La «communauté internationale » a marginalisé le seul homme fréquentable de l’affaire, Ibrahim Rugova, pour porter aux nues des personnes qui ont un lourd passé criminel depuis le début de la guerre d’éclatement de la Yougoslavie. C’est ainsi qu’Agem Ceku, ancien colonel yougoslave, devenu général croate pendant la guerre d’indépendance de la Slovénie et de la Croatie, a organisé l’expulsion des Serbes des krajina, au début de l’été 1995. Ensuite, nous l’avons retrouvé au Kosovo, à la tête de l’UCK…
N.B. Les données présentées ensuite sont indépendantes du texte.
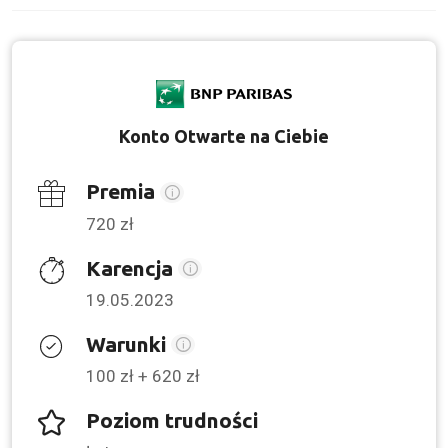
Konto Otwarte na Ciebie
Premia
720 zł
Karencja
19.05.2023
Warunki
100 zł + 620 zł
Poziom trudności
C’est délibérément que l’OTAN a bombardé des stations civiles de production et de distribution d’électricité, avec des bombes aux composites d’aluminium et de graphite. C’est également de façon intentionnelle que les avions ont détruit des stocks de mazout et des raffineries de pétrole, privant les civils de chauffage et d’énergie et polluant gravement la région pour longtemps…. Et l’on ne pourra jamais faire croire, à quiconque connaît les modes de préparation des opérations aériennes, que c’est par erreur que l’ambassade de Chine a reçu cinq missiles guidés par laser… C’est aussi à dessein que l’OTAN a utilisé des bombes lestées à l’uranium 238, matière inerte au plan de la radioactivité, mais très virulente en matière de saturnisme… Si l’on en croit Jamie Shea, environ 11.000 bombes à sous-munitions ont été tirées, et ainsi 550.000 mines ont été répandues en Yougoslavie, principalement au Kosovo. J’espère qu’il a exagéré les chiffres, mais c’est un résultat assez remarquable pour la France qui a signé l’accord d’Ottawa sur les mines antipersonnel en 1997 ! …
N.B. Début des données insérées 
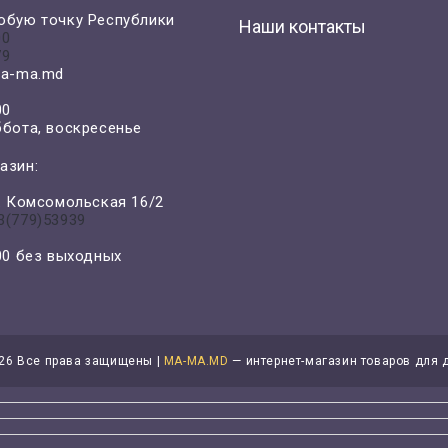
юбую точку Республики
Наши контакты
00
79
a-ma.md
00
ббота, воскресенье
азин:
л. Комсомольская 16/2
3(779)53939
-00 без выходных
26 Все права защищены |
MA-MA.MD
— интернет-магазин товаров для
Le fait de m’avoir «sacrifié » n’a servi à rien, ni à la paix, ni à la morale, et encore moins au sort des Kosovars quel que soit le dieu qu’ils prient. La France a eu son «dayton bis » : à Rambouillet. Quand on voit ce qui résulte de cet accord, encore pire pour les peuples qui le subissent que l’accord de Dayton, on peut se demander jusqu’où nous irons dans l’horreur, en continuant à abandonner le sort de la vieille Europe à une administration étrangère qui a une notion dictatoriale du cynisme…. Je suis accusé de trahison et je risque une lourde peine, mais qui donc trahit tous les jours les principes humains sur lesquels est bâtie notre culture ?…. ».

Quand un professionnel des affaires militaires exprime de tels doutes et de telles critiques, cela ne peut que renforcer notre conviction de la nocivité absolue de cette machine de guerre qu’est l’OTAN.